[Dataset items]
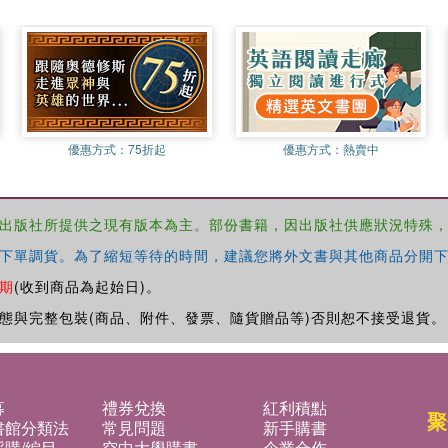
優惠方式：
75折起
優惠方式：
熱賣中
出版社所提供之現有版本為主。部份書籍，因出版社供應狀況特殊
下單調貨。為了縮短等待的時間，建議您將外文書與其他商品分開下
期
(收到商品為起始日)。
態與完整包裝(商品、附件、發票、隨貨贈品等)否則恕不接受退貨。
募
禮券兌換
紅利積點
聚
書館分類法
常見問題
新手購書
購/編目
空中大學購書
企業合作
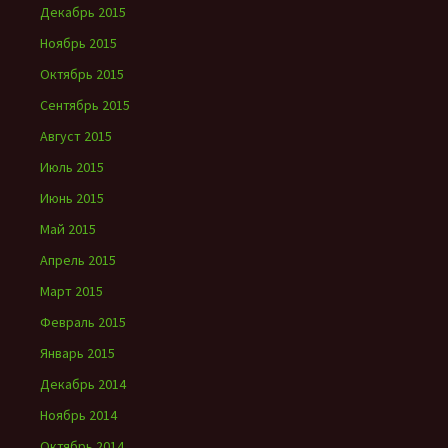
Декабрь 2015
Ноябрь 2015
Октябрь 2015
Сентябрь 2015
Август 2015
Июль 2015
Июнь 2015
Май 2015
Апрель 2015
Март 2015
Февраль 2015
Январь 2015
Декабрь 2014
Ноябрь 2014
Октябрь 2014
--
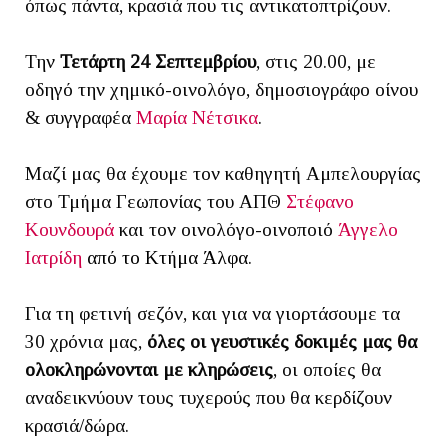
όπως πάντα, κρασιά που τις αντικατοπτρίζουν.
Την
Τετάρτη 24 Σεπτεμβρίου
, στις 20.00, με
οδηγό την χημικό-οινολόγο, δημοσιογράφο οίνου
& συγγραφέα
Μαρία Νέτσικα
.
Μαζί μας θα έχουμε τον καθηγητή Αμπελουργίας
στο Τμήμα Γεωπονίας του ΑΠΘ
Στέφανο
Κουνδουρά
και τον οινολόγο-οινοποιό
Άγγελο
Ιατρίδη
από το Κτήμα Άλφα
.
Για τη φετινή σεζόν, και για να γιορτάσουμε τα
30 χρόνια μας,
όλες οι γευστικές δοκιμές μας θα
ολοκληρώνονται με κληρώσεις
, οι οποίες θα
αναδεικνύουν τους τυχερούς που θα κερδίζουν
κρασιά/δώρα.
--
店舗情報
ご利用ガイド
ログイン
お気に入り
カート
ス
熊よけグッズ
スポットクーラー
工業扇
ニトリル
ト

## Required action:
Using the entries above, output exactly the lines between the line holding "οδηγό την χημικό-οινολόγο, δημοσιογράφο οίνου" and the line holding "κρασιά/δώρα.", end lines included, and nothing more.

## Exercise solution:
οδηγό την χημικό-οινολόγο, δημοσιογράφο οίνου
& συγγραφέα
Μαρία Νέτσικα
.
Μαζί μας θα έχουμε τον καθηγητή Αμπελουργίας
στο Τμήμα Γεωπονίας του ΑΠΘ
Στέφανο
Κουνδουρά
και τον οινολόγο-οινοποιό
Άγγελο
Ιατρίδη
από το Κτήμα Άλφα
.
Για τη φετινή σεζόν, και για να γιορτάσουμε τα
30 χρόνια μας,
όλες οι γευστικές δοκιμές μας θα
ολοκληρώνονται με κληρώσεις
, οι οποίες θα
αναδεικνύουν τους τυχερούς που θα κερδίζουν
κρασιά/δώρα.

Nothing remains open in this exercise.